Winter of last year, L.A. experienced a tough anxiety attack the day before his first headlining show. He was hospitalized for the night and made it to his set, released directly before hitting the stage. Post concert, there was no immediate fix for the issues that dogged him. “Ever since then it’s been a struggle with anxiety that coincides with me maintaining a music career. Those are two different weights I’m trying to balance at the same time.”

L.A. continued to carve out a spot for himself in Chicago music, but wasn’t content. Living at home, in relationship troubles, self-medicating and rarely leaving the house. Paralyzed by his thoughts, barely getting out of bed, “I had to have friends and my girlfriend come over just to like, just to be there, to touch me or something. To be like ‘you’re alive, you’re in this room, you’re not in your head or wherever you think you are.’”

Everything Is Subjective is therapy, tackling last year head on. As “Intro” starts a disembodied voice gives the command “BE. PRESENT.” No guilt of the past or anxiety of the future.

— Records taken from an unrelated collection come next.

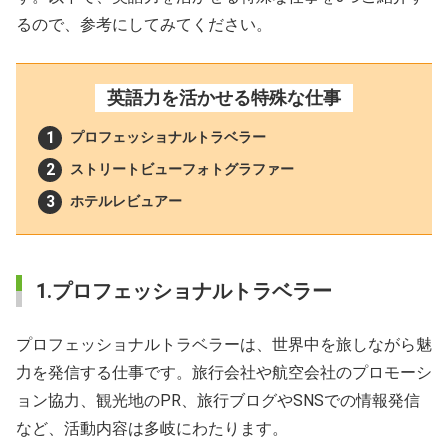
るので、参考にしてみてください。
英語力を活かせる特殊な仕事
プロフェッショナルトラベラー
ストリートビューフォトグラファー
ホテルレビュアー
1.プロフェッショナルトラベラー
プロフェッショナルトラベラーは、世界中を旅しながら魅
力を発信する仕事です。旅行会社や航空会社のプロモーシ
ョン協力、観光地のPR、旅行ブログやSNSでの情報発信
など、活動内容は多岐にわたります。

In “Be Careful”, he discusses how life comes at you fast - “I say bigshot / always looking down at his wristwatch / bump this way of life until it flip flops / I was in tip top shape til my shit flopped / now I’m in a big hospital with my fists locked / breathing like I’m trapped inside a ziplock.”

“The Upper Room” is L.A. tossing and turning, unable to turn his brain off for mental peace and quiet. “I heard that it ain't where you're from / but it's where your head at / Where mine? / Airtime, headlines, deadlines / Can I get it done before bed time?” He’s interrupted as his mind exclaims “SHUT THE FUCK UP!”

In “Escapism”, L.A. attempts outmaneuvering his problems with “some pussy & some weed”. Justifying, “goin’ through life and I’m stressed / couple remedies that’ll help me forget”. But these were never the answers to his problems. It’s “wake up out the coma / wipe the tweakin off my brow / so much so what on my sofa / in my search and seek for soma / traded sober for some moments.” These are not the solutions he was looking for.

The answer he was looking for revealed itself over time. What he came to realize is there isn’t one right way to be - it’s all subjective. The only wrong way is running away, never-ending disatisfaction. “The first thing I had to learn to be ok with my life and where it was going is that life isn’t objective. We often have these ideas of how our lives should be, especially if we pick a career we almost set a mold of what we have to become...you start developing ego catered to that model.”

At this point, he’s learned how to live in the present, and accept life as it comes at him. “The reality is you’re trying to live a gold lifestyle but you’ve got bronze money, bronze personality. And that’s the reality of it, and nothing is wrong with bronze. Who said you had to be gold? You can be yourself...it shouldn’t matter what anyone else is, everyone’s story is different.” He’s learned a bit about life, and wants to share that. His big takeaway? “Be yourself, whatever that means. Anytime you come across a fear...about something you want to do, be realistic about what’s going on in your head...being yourself is a lot better than you think it is.” Stop comparing. Stay present. And remember, everything is subjective.